**Task instructions**
Output all of the data exactly as it appears, but leave out any pictures it contains.

**Task input**

────────

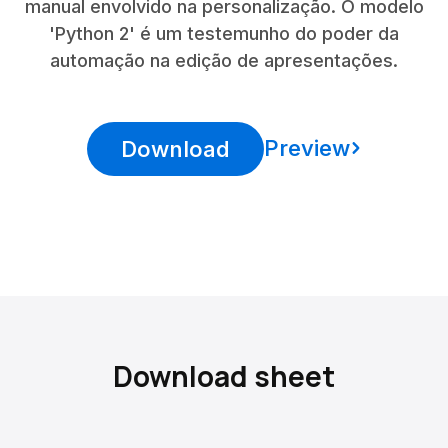
manual envolvido na personalização. O modelo
'Python 2' é um testemunho do poder da
automação na edição de apresentações.
Preview
Download
Download sheet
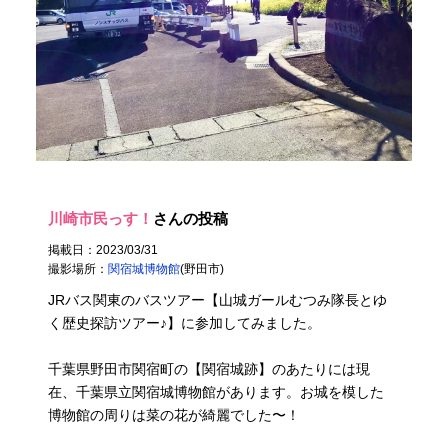
川崎市民っす！
さんの投稿
掲載日：2023/03/31
撮影場所：
関宿城博物館
(野田市)
JRバス関東のバスツアー【山城ガールむつみ隊長とゆ
く歴史探訪ツアー♪】に参加してみました。
千葉県野田市関宿町の【関宿城跡】のあたりには現
在、千葉県立関宿城博物館があります。お城を模した
博物館の周りは菜の花が綺麗でした〜！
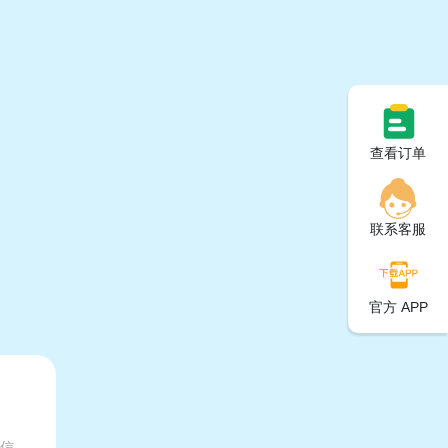
查看订单
联系客服
官方 APP
有信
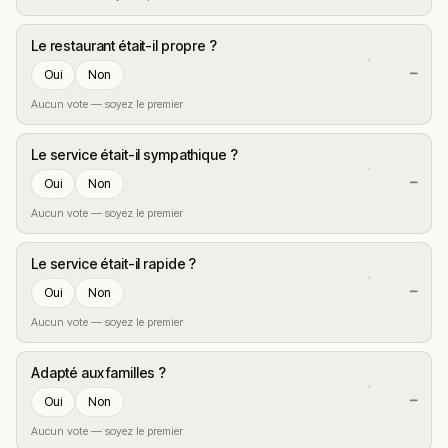
Le restaurant était-il propre ?
—
Oui
Non
Aucun vote — soyez le premier
Le service était-il sympathique ?
—
Oui
Non
Aucun vote — soyez le premier
Le service était-il rapide ?
—
Oui
Non
Aucun vote — soyez le premier
Adapté aux familles ?
—
Oui
Non
Aucun vote — soyez le premier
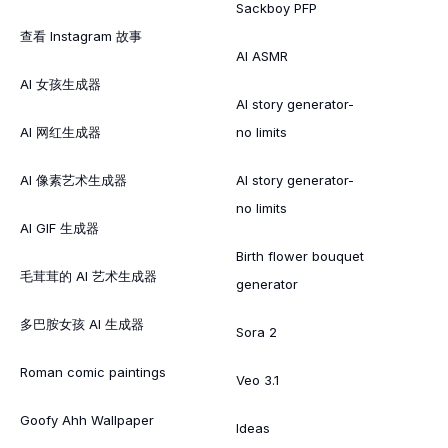
Sackboy PFP
查看 Instagram 故事
AI ASMR
AI 女孩生成器
AI story generator-
AI 网红生成器
no limits
AI 像素艺术生成器
AI story generator-
no limits
AI GIF 生成器
Birth flower bouquet
毛茸茸的 AI 艺术生成器
generator
多巴胺女孩 AI 生成器
Sora 2
Roman comic paintings
Veo 3.1
Goofy Ahh Wallpaper
Ideas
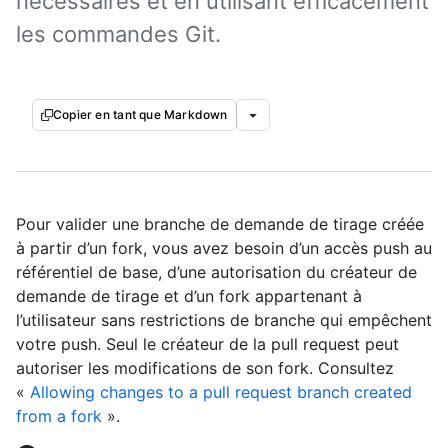
nécessaires et en utilisant efficacement
les commandes Git.
Copier en tant que Markdown
Pour valider une branche de demande de tirage créée
à partir d’un fork, vous avez besoin d’un accès push au
référentiel de base, d’une autorisation du créateur de
demande de tirage et d’un fork appartenant à
l’utilisateur sans restrictions de branche qui empêchent
votre push. Seul le créateur de la pull request peut
autoriser les modifications de son fork. Consultez
«
Allowing changes to a pull request branch created
from a fork
».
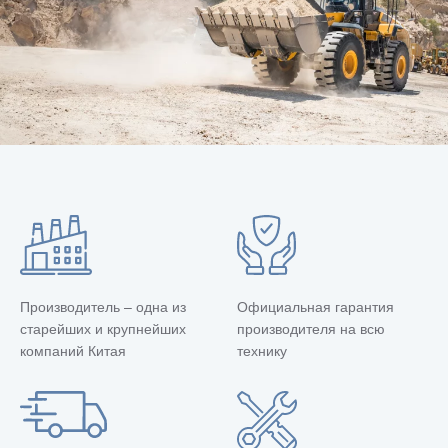
Производитель – одна из
Официальная гарантия
старейших и крупнейших
производителя на всю
компаний Китая
технику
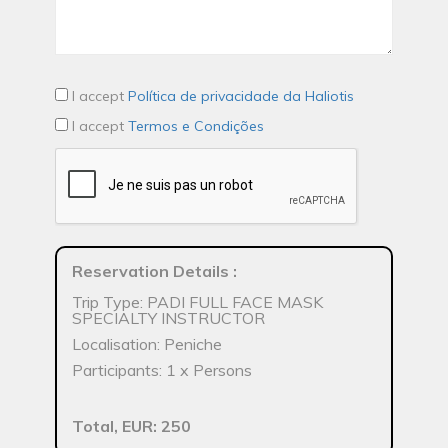
I accept
Política de privacidade da Haliotis
I accept
Termos e Condições
Reservation Details
:
Trip Type: PADI FULL FACE MASK
SPECIALTY INSTRUCTOR
Localisation: Peniche
Participants: 1 x Persons
Total, EUR: 250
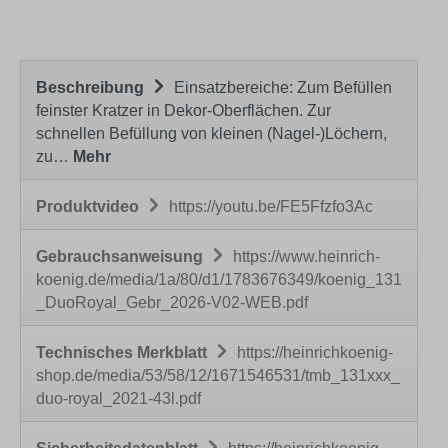
Beschreibung
Einsatzbereiche: Zum Befüllen
feinster Kratzer in Dekor-Oberflächen. Zur
schnellen Befüllung von kleinen (Nagel-)Löchern,
zu…
Mehr
Produktvideo
https://youtu.be/FE5Ffzfo3Ac
Gebrauchsanweisung
https://www.heinrich-
koenig.de/media/1a/80/d1/1783676349/koenig_131
_DuoRoyal_Gebr_2026-V02-WEB.pdf
Technisches Merkblatt
https://heinrichkoenig-
shop.de/media/53/58/12/1671546531/tmb_131xxx_
duo-royal_2021-43l.pdf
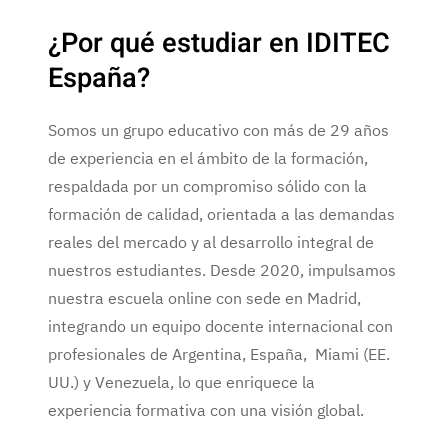
¿Por qué estudiar en IDITEC
España?
Somos un grupo educativo con más de 29 años
de experiencia en el ámbito de la formación,
respaldada por un compromiso sólido con la
formación de calidad, orientada a las demandas
reales del mercado y al desarrollo integral de
nuestros estudiantes. Desde 2020, impulsamos
nuestra escuela online con sede en Madrid,
integrando un equipo docente internacional con
profesionales de Argentina, España, Miami (EE.
UU.) y Venezuela, lo que enriquece la
experiencia formativa con una visión global.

────────

**Your response**
manual envolvido na personalização. O modelo
'Python 2' é um testemunho do poder da
automação na edição de apresentações.
Preview
Download
Download sheet
川崎市民っす！
さんの投稿
掲載日：2023/03/31
撮影場所：
関宿城博物館
(野田市)
JRバス関東のバスツアー【山城ガールむつみ隊長とゆ
く歴史探訪ツアー♪】に参加してみました。
千葉県野田市関宿町の【関宿城跡】のあたりには現
在、千葉県立関宿城博物館があります。お城を模した
博物館の周りは菜の花が綺麗でした〜！
查看订单
联系客服
官方 APP
有信
Le restaurant était-il propre ?
—
Oui
Non
Aucun vote — soyez le premier
Le service était-il sympathique ?
—
Oui
Non
Aucun vote — soyez le premier
Le service était-il rapide ?
—
Oui
Non
Aucun vote — soyez le premier
Adapté aux familles ?
—
Oui
Non
Aucun vote — soyez le premier
Sackboy PFP
查看 Instagram 故事
AI ASMR
AI 女孩生成器
AI story generator-
AI 网红生成器
no limits
AI 像素艺术生成器
AI story generator-
no limits
AI GIF 生成器
Birth flower bouquet
毛茸茸的 AI 艺术生成器
generator
多巴胺女孩 AI 生成器
Sora 2
Roman comic paintings
Veo 3.1
Goofy Ahh Wallpaper
Ideas
nécessaires et en utilisant efficacement
les commandes Git.
Copier en tant que Markdown
Pour valider une branche de demande de tirage créée
à partir d’un fork, vous avez besoin d’un accès push au
référentiel de base, d’une autorisation du créateur de
demande de tirage et d’un fork appartenant à
l’utilisateur sans restrictions de branche qui empêchent
votre push. Seul le créateur de la pull request peut
autoriser les modifications de son fork. Consultez
«
Allowing changes to a pull request branch created
from a fork
».
Производитель – одна из
Официальная гарантия
старейших и крупнейших
производителя на всю
компаний Китая
технику
I accept
Política de privacidade da Haliotis
I accept
Termos e Condições
Reservation Details
:
Trip Type: PADI FULL FACE MASK
SPECIALTY INSTRUCTOR
Localisation: Peniche
Participants: 1 x Persons
Total, EUR: 250
Beschreibung
Einsatzbereiche: Zum Befüllen
feinster Kratzer in Dekor-Oberflächen. Zur
schnellen Befüllung von kleinen (Nagel-)Löchern,
zu…
Mehr
Produktvideo
https://youtu.be/FE5Ffzfo3Ac
Gebrauchsanweisung
https://www.heinrich-
koenig.de/media/1a/80/d1/1783676349/koenig_131
_DuoRoyal_Gebr_2026-V02-WEB.pdf
Technisches Merkblatt
https://heinrichkoenig-
shop.de/media/53/58/12/1671546531/tmb_131xxx_
duo-royal_2021-43l.pdf
¿Por qué estudiar en IDITEC
España?
Somos un grupo educativo con más de 29 años
de experiencia en el ámbito de la formación,
respaldada por un compromiso sólido con la
formación de calidad, orientada a las demandas
reales del mercado y al desarrollo integral de
nuestros estudiantes. Desde 2020, impulsamos
nuestra escuela online con sede en Madrid,
integrando un equipo docente internacional con
profesionales de Argentina, España, Miami (EE.
UU.) y Venezuela, lo que enriquece la
experiencia formativa con una visión global.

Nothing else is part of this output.